На среднем пальце ее правой руки я заметил кольцо с молочно-белым опалом. Несомненно, его подарок.
В отличие от Фауни, Коулмен был весь тут и целехонек — по крайней мере, таким казался. С полным правдоподобием. Я знал, что он никоим образом не намерен везти Фауни ужинать со мной или с кем бы то ни было еще.
— "Мадамаска-инн", — сказал я. — Посидеть снаружи. А?
Я в жизни не видел Коулмена более учтивым, чем когда он лживо ответил:
— Отличное место. Непременно надо. Но давайте лучше мы вас пригласим. Натан, мы в ближайшее время это обсудим. — Он внезапно заторопился, взял Фауни за руку и кивком показал на места под навесом: — Хочу, чтобы Фауни послушала Рахманинова.
И влюбленные ушли — "исчезли в бурной мгле", как сказано у Китса.
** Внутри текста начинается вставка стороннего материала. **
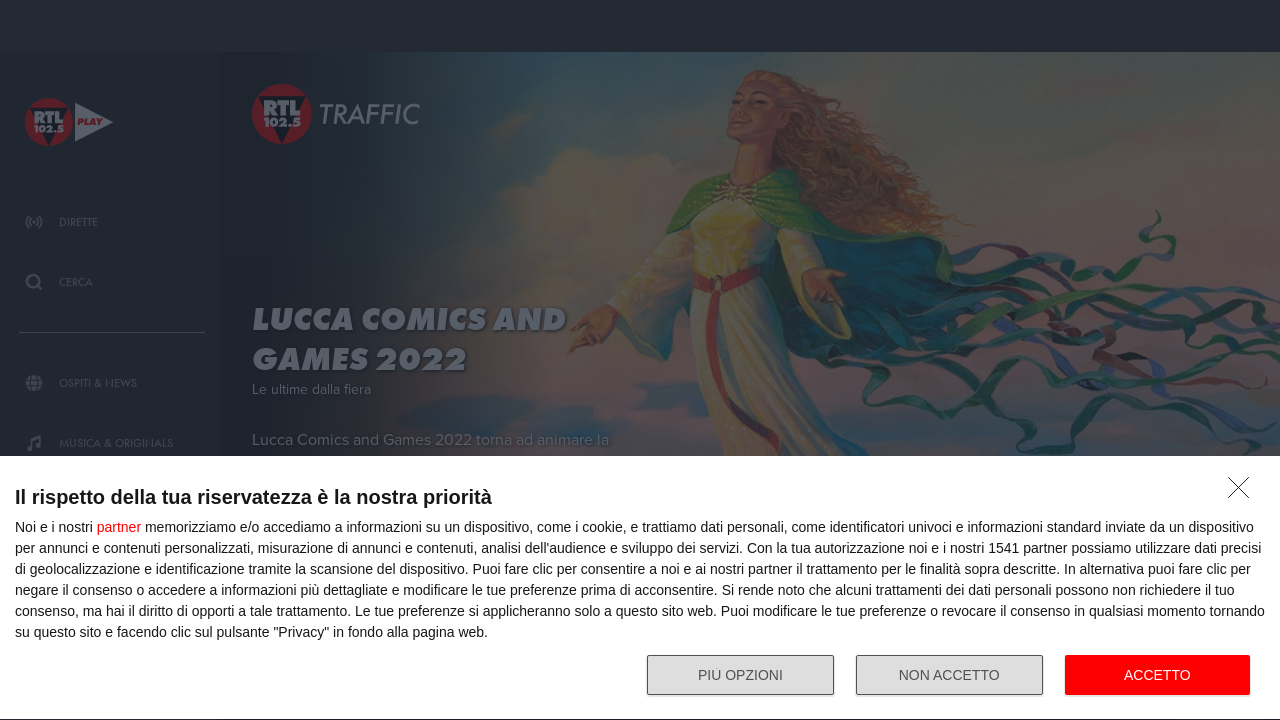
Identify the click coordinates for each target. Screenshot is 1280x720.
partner (119, 527)
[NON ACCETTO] (1244, 493)
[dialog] (640, 588)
За какие-то две минуты так много всего произошло — или так много всего почудилось, ибо фактически не случилось ничего мало-мальски важного, — что я не вернулся на свое кресло, а принялся ходить, поначалу совсем как лунатик: бесцельно двинулся через лужайку, на которой там и сям сидели отдыхающие, полуобогнул концертный навес, затем повернул обратно и направился туда, откуда открывался роскошный вид на летние Беркширы, уступающий разве что видам Скалистых гор. Из-под навеса доносились звуки рахманиновских танцев, но мыслями я был далеко-далеко, точно упрятанный в складки этих зеленых холмов. Я сел на траву, изумленный, не в состоянии разобраться в своих впечатлениях. У него есть тайна. У этого человека, созданного, казалось бы, по самым убедительным, внушающим полное доверие эмоциональным чертежам, у этой силы, имеющей в качестве силы свою историю, у этого доброжелательно-хитрого, гладко-обаятельного, совершенно цельного внешне мужчины из мужчин есть тем не менее гигантская тайна. Как я к этому пришел? Почему — тайна? Потому что она чувствуется, когда он с Фауни. И когда он один, она тоже чувствуется — тайна и есть основа его магнетизма. Отсутствующая часть — вот что обольщает, вот что все время влекло меня к нему — загадочное нечто, которого он не показывает, которое принадлежит ему и никому больше. Он сотворил себя наподобие Луны, видимой только наполовину. И я не могу увидеть его полностью. Есть пробел — вот и все, что я могу сказать. Два пробела на двоих. Не только в ней имеется пустота, но и в нем, вопреки его облику твердо стоящего на ногах человека, а надо — так и упрямого, целеустремленного бойца, этакого профессора-великана, гневно хлопнувшего дверью, чтобы не нюхать их дерьма; где-то в нем тоже есть пробел, полость, вымарка, хотя что это может такое быть, я понятия не имею… Не знаю даже, есть ли в этой образной догадке, фиксирующей мое неведение о другом человеке, хоть капля смысла.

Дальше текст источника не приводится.